Sunday 22 January 2017


Verizon remotely disables remaining Galaxy Note 7 phones
The cloud ate your homework! via Jim Reisert
Nim Language Draws From Best of Python, Rust, Go, and Lisp
Serdar Yegulalp
Will Blockchain-Based Election Systems Make E-Voting Possible?
Adam Stone
Dutch Developer Added Backdoor to Websites He Built, Phished Over 20,000 Users
Bleeping Computer
CIA unveils new rules for collecting information on Americans
Tesla's Self-Driving System Cleared in Deadly Crash
Neal E. Boudette
Re: How the Chinese Government Fabricates Social Media Posts for Strategic Distraction, not Engaged Argument
GKing 50c
The first-ever close analysis of leaked astroturf comments from China's "50c party" reveal Beijing's cybercontrol strategy
Cary Doctorow
Japan testing USB phone charging in public buses
TheNextWeb via Henry Baker
The Fine Art of Sniffing Out Crappy Science
Chronicle of Higher Education
Facebook and Falsehood
Chronicle of Higher Education
Re: Fake News
Peter Houppermans
Subject: Re: Nissan's Path to Self-Driving Cars?

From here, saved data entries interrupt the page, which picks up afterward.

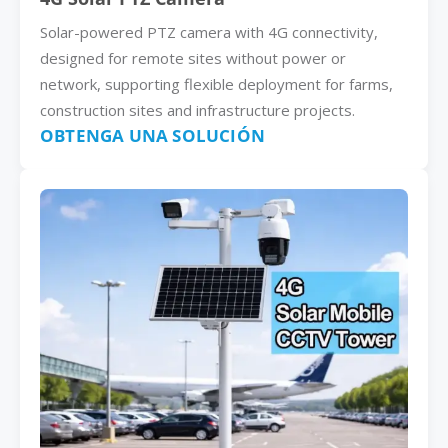
Solar-powered PTZ camera with 4G connectivity,
designed for remote sites without power or
network, supporting flexible deployment for farms,
construction sites and infrastructure projects.
OBTENGA UNA SOLUCIÓN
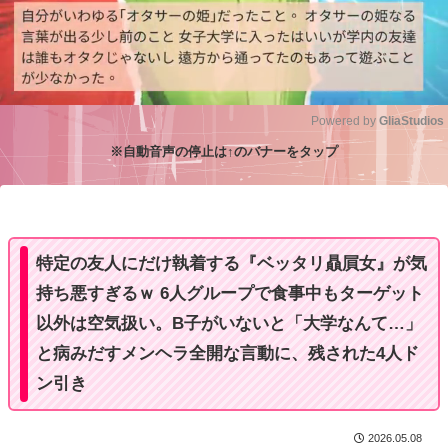
Powered by 
GliaStudios
※自動音声の停止は↑のバナーをタップ
M
u
t
e
特定の友人にだけ執着する『ベッタリ贔屓女』が気
持ち悪すぎるｗ 6人グループで食事中もターゲット
以外は空気扱い。B子がいないと「大学なんて…」
と病みだすメンヘラ全開な言動に、残された4人ド
ン引き
2026.05.08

Humans in Call Centers
Michael Bacon
Re: Leap-seconds
Kurt Seifried
Bob Frankston
Kurt Seifried
Bob Frankston
Info on RISKS (comp.risks)

Verizon remotely disables remaining Galaxy Note 7 phones

"Peter G. Neumann" <>
Sat, 21 Jan 2017 10:16:58 PST
  [Thanks to Dan Geer citing this item, in a different venue.]

  Verizon Now Also Decides To Kill Remaining Note 7 Phones
  *Fortune*, 15 Dec 2016

  Verizon reversed course on Thursday and decided to allow Samsung to send a
  software update to customers that will automatically disable their Galaxy
  Note 7 phones. [...]

I think the implications of this are quite severe, and ominous for cloud
storage and the Internet of Things, as well as mobile devices.  The mere
existence of such a disabling mechanism is likely to be exploited by the
controlling entities, but also by others with illegitimate motives.

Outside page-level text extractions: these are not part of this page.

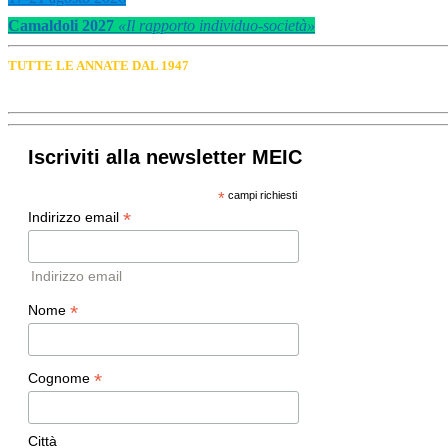
Camaldoli 2027
«Il rapporto individuo-società»
TUTTE LE ANNATE DAL 1947
Iscriviti alla newsletter MEIC
*
campi richiesti
*
Indirizzo email
Indirizzo email
*
Nome
*
Cognome
Città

See also an interesting precursor: A rather spectacular defense-vs-offense
battle along these lines is recaptured in this 31 May 2008 article:

“Revisiting the Black Sundau Hack'', in which DirectTV was able to execute
a carefully engineered wipe-out of hacked Direct TV access, resulting in all
hacked access cards being rewritten to "GAME OVER"—a week before the 2001

The cloud ate your homework! (

Jim Reisert AD1C <>
Sun, 22 Jan 2017 15:28:05 -0700
"Code Studio had some technical difficulties and any student progress from
9:19 - 10:33 am PST on Friday, January 20th was not saved. The site is back
up and student progress is being saved again."

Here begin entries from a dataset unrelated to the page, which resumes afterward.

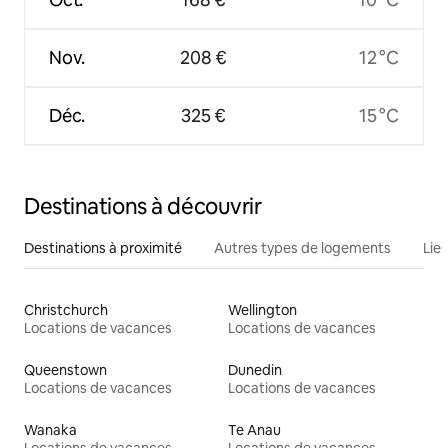
Nov.
208 €
12 °C
Déc.
325 €
15 °C
Destinations à découvrir
Destinations à proximité
Autres types de logements
Lie
Christchurch
Wellington
Locations de vacances
Locations de vacances
Queenstown
Dunedin
Locations de vacances
Locations de vacances
Wanaka
Te Anau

  [I suppose would-be coders might might learned that their own programs
  are not the only thing that can go wrong.  PGN]

Nim Language Draws From Best of Python, Rust, Go, and Lisp (Serdar Yegulalp)

"ACM TechNews" <>
Wed, 18 Jan 2017 12:11:40 -0500 (EST)
Serdar Yegulalp, InfoWorld, 16 Jan 2017 via
ACM TechNews, Wednesday, January 18, 2017

The under-development Nim programming language is advertised as blending the
compilation speed and cross-platform targeting of Google's Go language,
Rust's safe-by-default behaviors, the readability and ease of development of
Python, and the metaprogramming capabilities of Lisp.  Nim's syntax bears a
strong resemblance to Python's, as it employs indented code blocks and some
of the same syntax, while Go- and Rust-like features include first-class
functions, distinct types, and object-oriented programming with composition
favored over inheritance.  Nim permits templates and generics, and expresses
C code as a default setting, while it also is capable of generating C++,
Objective-C, or JavaScript.  Compile code caching means big projects with
small changes to one module will recompile solely in that module.  Nim's
memory management uses a deferred reference counting system for default
garbage-collecting, which can be completely disabled in favor of manual
management when necessary.  Nim intends to provide both a strong standard
library and a solid assortment of third-party modules, while its biggest
current drawback is the relatively small user-developer community for the
language.  Nevertheless, Nim helps create software that eventually must be
swift and robust, with a less precipitous learning curve or cognitive
overhead typically related to existing languages.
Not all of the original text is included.